In December 2020, environmentalist groups filed a lawsuit attempting to block construction, claiming the project is primarily to benefit fossil fuel extraction. Some of the funding allocated to the project was instead intended to help diversify the economy of rural Utah away from fossil fuels. The $28 million grant by the Utah Community Impact Fund Board was upheld in July 2022 after being challenged. On August 18, 2023, a Federal Appeals Court halted the project pending "a more fulsome explanation for the Board’s conclusion that the Railway’s transportation benefits outweighed the project’s environmental impacts". since the Forest Service decision relied on the Surface Transportation Board’s environmental review, the Service withdrew its record of decision and amendment in February 2024. In March 2024 the project backers petitioned the US Supreme Court to decide if "...National Environmental Policy Act requires an agency to study environmental impacts beyond the proximate effects of the action over which the agency has regulatory authority".

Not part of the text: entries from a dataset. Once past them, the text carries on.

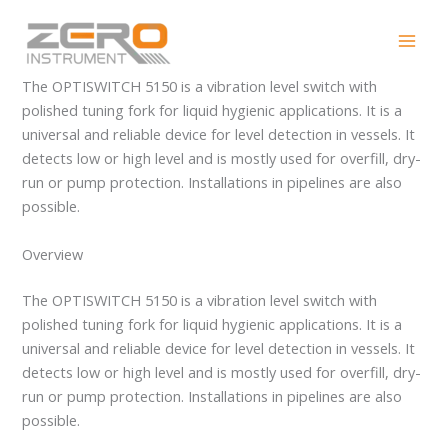
Skip
OPTISWITCH 5150
to
content
The OPTISWITCH 5150 is a vibration level switch with
polished tuning fork for liquid hygienic applications. It is a
universal and reliable device for level detection in vessels. It
detects low or high level and is mostly used for overfill, dry-
run or pump protection. Installations in pipelines are also
possible.
Overview
The OPTISWITCH 5150 is a vibration level switch with
polished tuning fork for liquid hygienic applications. It is a
universal and reliable device for level detection in vessels. It
detects low or high level and is mostly used for overfill, dry-
run or pump protection. Installations in pipelines are also
possible.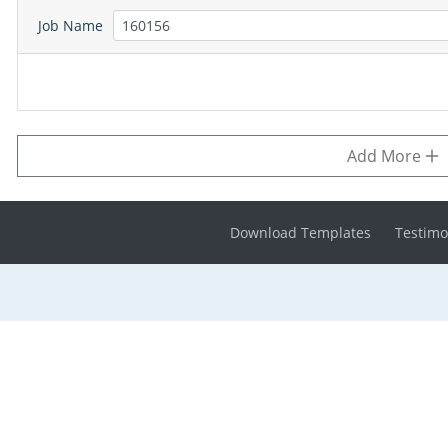
Job Name
Add More
Download Templates
Testimo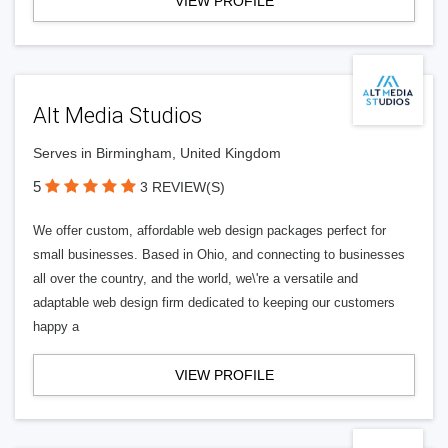
VIEW PROFILE
Alt Media Studios
Serves in Birmingham, United Kingdom
5
3 REVIEW(S)
We offer custom, affordable web design packages perfect for
small businesses. Based in Ohio, and connecting to businesses
all over the country, and the world, we\'re a versatile and
adaptable web design firm dedicated to keeping our customers
happy a
VIEW PROFILE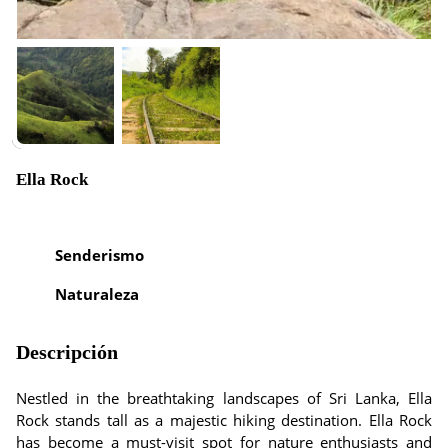
Ella Rock
Senderismo
Naturaleza
Descripción
Nestled in the breathtaking landscapes of Sri Lanka, Ella
Rock stands tall as a majestic hiking destination. Ella Rock
has become a must-visit spot for nature enthusiasts and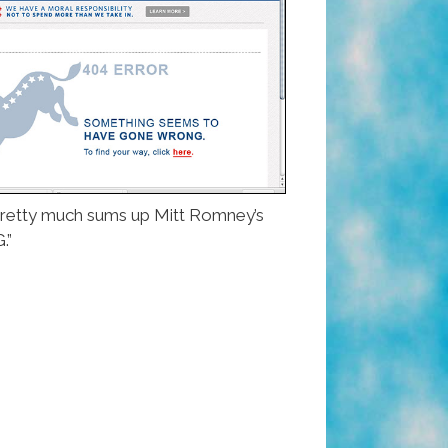
t pretty much sums up Mitt Romney’s
.”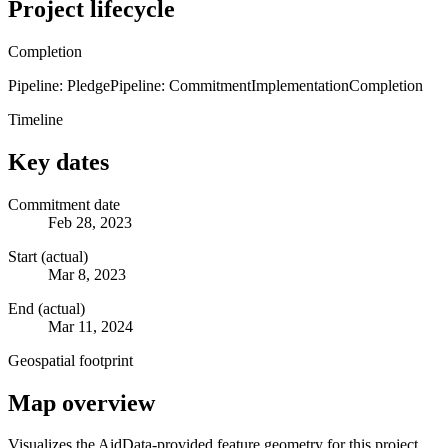
Project lifecycle
Completion
Pipeline: Pledge
Pipeline: Commitment
Implementation
Completion
Timeline
Key dates
Commitment date
Feb 28, 2023
Start (actual)
Mar 8, 2023
End (actual)
Mar 11, 2024
Geospatial footprint
Map overview
Visualizes the AidData-provided feature geometry for this project.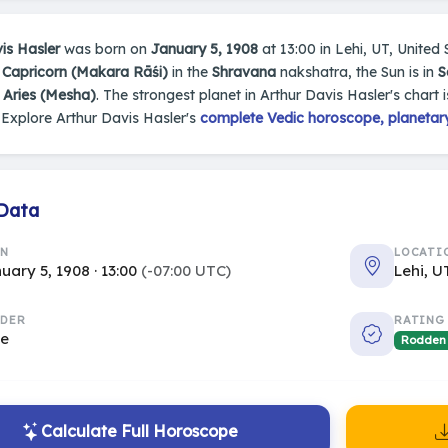
is Hasler
was born on
January 5, 1908
at 13:00 in Lehi, UT, United S
n
Capricorn (Makara Rāśi)
in the
Shravana
nakshatra, the Sun is in
S
s
Aries (Mesha)
. The strongest planet in Arthur Davis Hasler's chart 
Explore Arthur Davis Hasler's
complete Vedic horoscope, planetary
 Data
RN
LOCATI
uary 5, 1908 · 13:00
(-07:00 UTC)
Lehi, U
DER
RATING
le
Rodden
Calculate Full Horoscope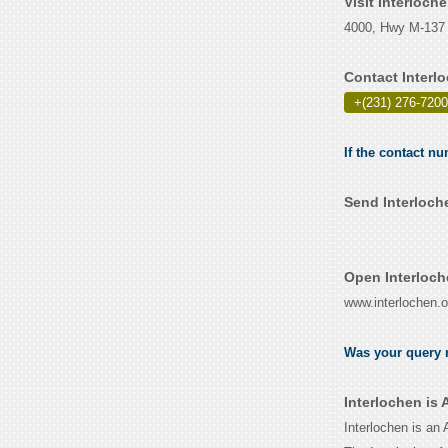
Visit Interloch
4000, Hwy M-137 
Contact Interl
+(231) 276-7200
If the contact nu
Send Interloch
Open Interloch
www.interlochen.o
Was your query r
Interlochen is
Interlochen is an 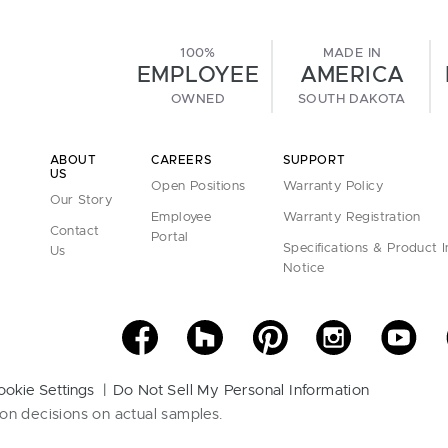
100%
MADE IN
EMPLOYEE
AMERICA
OWNED
SOUTH DAKOTA
ABOUT
CAREERS
SUPPORT
US
Open Positions
Warranty Policy
Our Story
Employee
Warranty Registration
Contact
Portal
Specifications & Product 
Us
Notice
ookie Settings
Do Not Sell My Personal Information
on decisions on actual samples.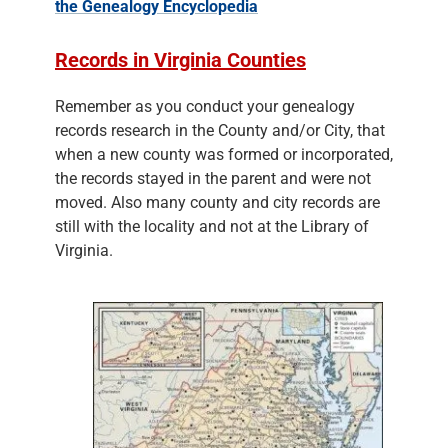
the Genealogy Encyclopedia
Records in Virginia Counties
Remember as you conduct your genealogy
records research in the County and/or City, that
when a new county was formed or incorporated,
the records stayed in the parent and were not
moved. Also many county and city records are
still with the locality and not at the Library of
Virginia.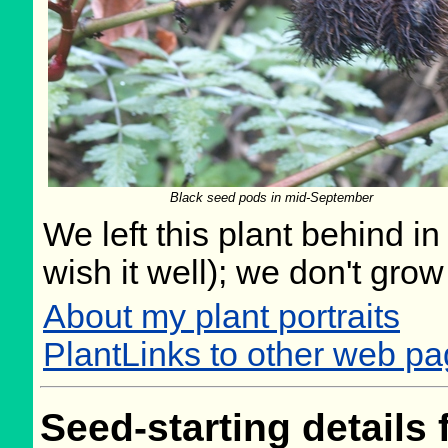
Black seed pods in mid-September
We left this plant behind 
wish it well); we don't grow
About my plant portraits
PlantLinks to other web p
Seed-starting details 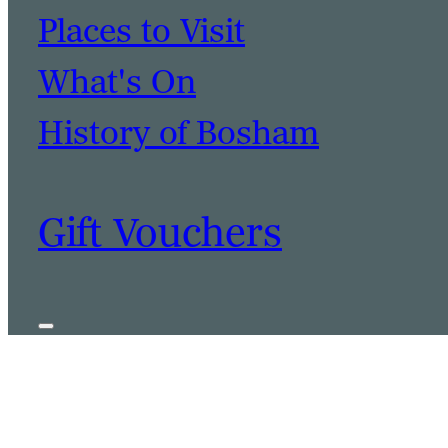
Places to Visit
What's On
History of Bosham
Gift Vouchers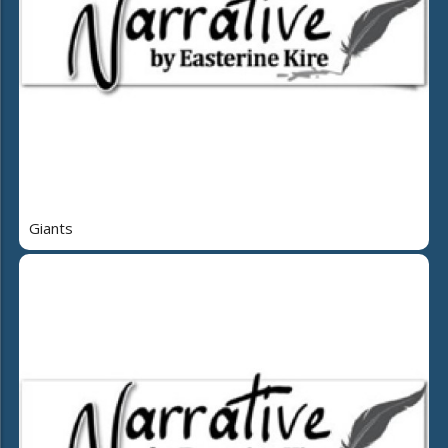
Giants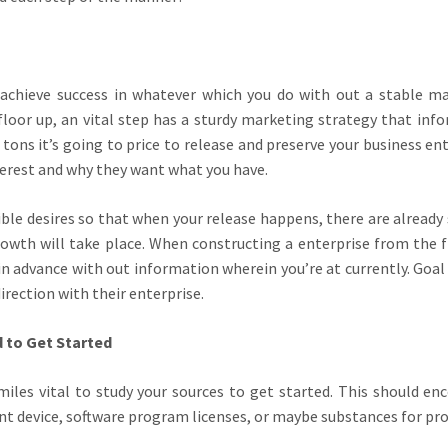
achieve success in whatever which you do with out a stable m
loor up, an vital step has a sturdy marketing strategy that inf
tons it’s going to price to release and preserve your business ent
terest and why they want what you have.
ssible desires so that when your release happens, there are already
wth will take place. When constructing a enterprise from the f
in advance with out information wherein you’re at currently. Goal
irection with their enterprise.
 to Get Started
 miles vital to study your sources to get started. This should e
nt device, software program licenses, or maybe substances for pr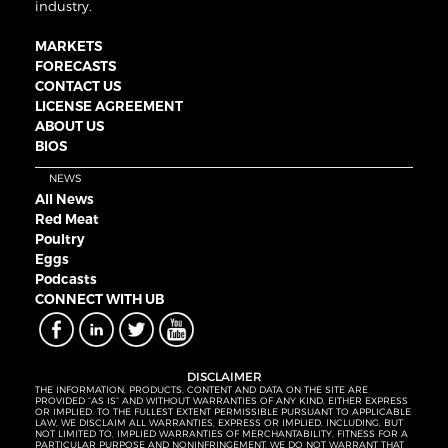
industry.
MARKETS
FORECASTS
CONTACT US
LICENSE AGREEMENT
ABOUT US
BIOS
NEWS
All News
Red Meat
Poultry
Eggs
Podcasts
CONNECT WITH UB
DISCLAIMER
THE INFORMATION, PRODUCTS, CONTENT AND DATA ON THE SITE ARE
PROVIDED “AS IS” AND WITHOUT WARRANTIES OF ANY KIND, EITHER EXPRESS
OR IMPLIED. TO THE FULLEST EXTENT PERMISSIBLE PURSUANT TO APPLICABLE
LAW, WE DISCLAIM ALL WARRANTIES, EXPRESS OR IMPLIED, INCLUDING, BUT
NOT LIMITED TO, IMPLIED WARRANTIES OF MERCHANTABILITY, FITNESS FOR A
PARTICULAR PURPOSE AND NONINFRINGEMENT. WE DO NOT WARRANT THAT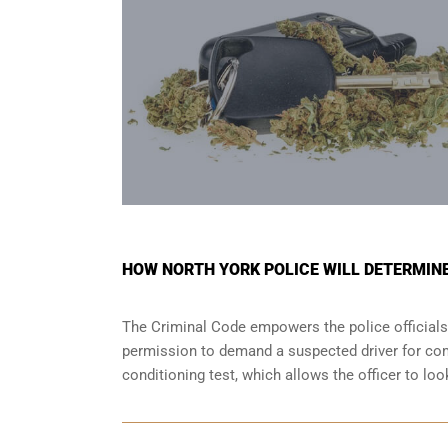
HOW NORTH YORK POLICE WILL DETERMINE 
The Criminal Code empowers the police officials
permission to demand a suspected driver for comp
conditioning test, which allows the officer to lo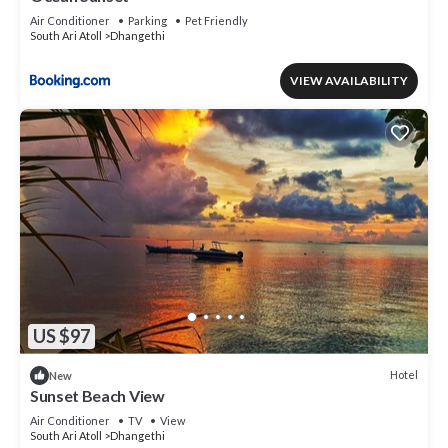
Air Conditioner
Parking
Pet Friendly
South Ari Atoll
Dhangethi
VIEW AVAILABILITY
US $97
Hotel
New
Sunset Beach View
Air Conditioner
TV
View
South Ari Atoll
Dhangethi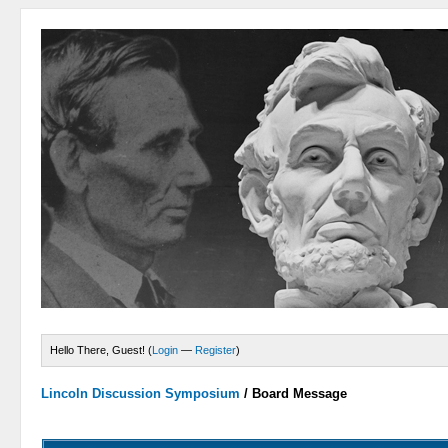
Hello There, Guest! (
Login
—
Register
)
Lincoln Discussion Symposium
/
Board Message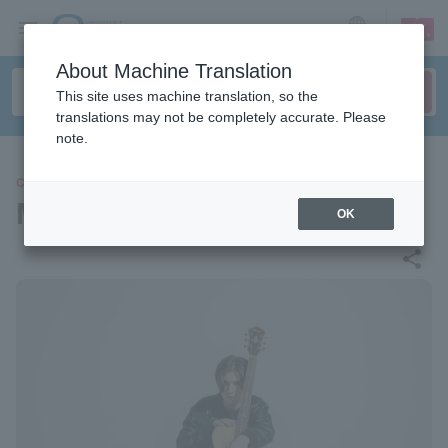
sign up
login
Language
About Machine Translation
This site uses machine translation, so the
translations may not be completely accurate. Please
note.
CONCERT
MARCIN
OK
share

The Supreme Court issued an opinion on Seven County Infrastructure Coalition v. Eagle County on May 29, 2025. In an 8 to 0 ruling (with one judge abstaining) the court declared the lower court had incorrectly interpreted the National Environmental Policy Act (NEPA). Justice Brett Kavanaugh delivered the opinion of the court stating the purpose of NEPA was to provide a "purely procedural statue (which) simply requires an agency to prepare an EIS." In a concurring statement Justice Sonia Sotomayor stated that "the Surface Transportation Board would not be responsible for the harms caused by the oil industry" while arguing the Supreme Court's ruling followed establish precedent. A reaction to the court opinion from law professor Richard Lazarus stated the court's opinion significantly changes the interpretation of NEPA, "Right or wrong, that's not been the NEPA law for 50 years."